Bases_Late = Comps.groupby('EPAssetsId').max()[['IntervalTop', 'ActivityDate']]
Bases_Late.columns=['Comp_Base', 'Late_Comp']
Bases_Late['Comp_Flag'] = 1
Bases_Late.head()

### Merge Wells with the Tops and Bases dataframes on EPAssetsId

In [None]:
Wells = pd.merge(Wells, Tops_Early, left_on = 'EPAssetsId', right_on = Tops_Early.index, how = 'outer', sort = False)

Wells = pd.merge(Wells, Bases_Late, left_on = 'EPAssetsId', right_on = Bases_Late.index, how = 'outer', sort = False)

In [None]:
Wells.info()

#### There are 329 wells without any completion information

In [None]:
Wells.head()

In [None]:
#Check range of results
min(Wells['Comp_Top']), min(Wells['Comp_Base']), min(Wells['Early_Comp']), min(Wells['Late_Comp'])

In [None]:
#Check range of results
max(Wells['Comp_Top']), max(Wells['Comp_Base']), max(Wells['Early_Comp']), max(Wells['Late_Comp'])

### The latest completion activity on these 10,000+ wells is Feb 18, 2020.

#### Save results to file

In [None]:
Wells.to_csv('WellHeader_with_Completions.csv')

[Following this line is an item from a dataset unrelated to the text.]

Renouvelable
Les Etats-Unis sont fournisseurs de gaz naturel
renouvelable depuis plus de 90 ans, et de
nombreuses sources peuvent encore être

### Look at TVD by Direction Well vs All Wells and TVD vs Comp_Top depth

In [None]:
fig, (ax1) = plt.subplots(1, 1, figsize = (8, 8))

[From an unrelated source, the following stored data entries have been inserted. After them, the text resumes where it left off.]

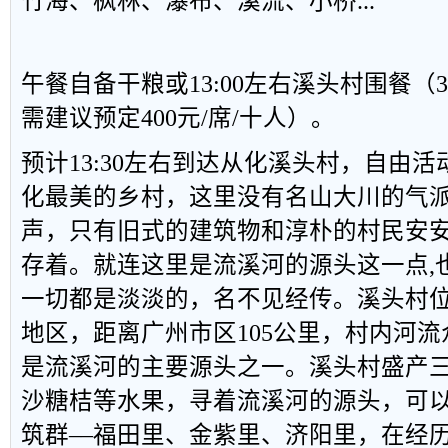
竹海、枫林、瀑布、溪流、小桥...
午餐自备干粮或13:00左右溪头村围餐（3
需建议预定400元/席/十人）。
预计13:30左右到达从化溪头村，自由
化最美的乡村，这里没有名山大川的气
声，只有旧式的建筑物和淳朴的村民安
存着。就连这里是流溪河的源头这一点,
一切都是淡淡的，名不见经传。溪头村
地区，距离广州市区105公里，村内河流
是流溪河的主要源头之一。溪头村盛产
沙糖桔等水果，寻着流溪河的源头，可
筑群––福田里、金紫里、济阳里，在经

plt.scatter(Wells['TotalDepth'], Wells['TVD'], label = 'All Wells with TVD Entry')
plt.scatter(Wells['TotalDepth'][Wells['WellProfile']=='Vertical'], Wells['TVD'][Wells['WellProfile']=='Vertical'], label = 'Vertical Wells')
plt.scatter(Wells['TotalDepth'][Wells['WellProfile']=='Directional'], Wells['TVD'][Wells['WellProfile']=='Directional'], label = 'Directional Wells')

plt.title('Wells TVD vs Total Depth')
plt.xlabel('Total Depth')
plt.ylabel('TVD')
plt.legend()
plt.grid()
plt.show

In [None]:
fig, (ax1) = plt.subplots(1, 1, figsize = (8, 8))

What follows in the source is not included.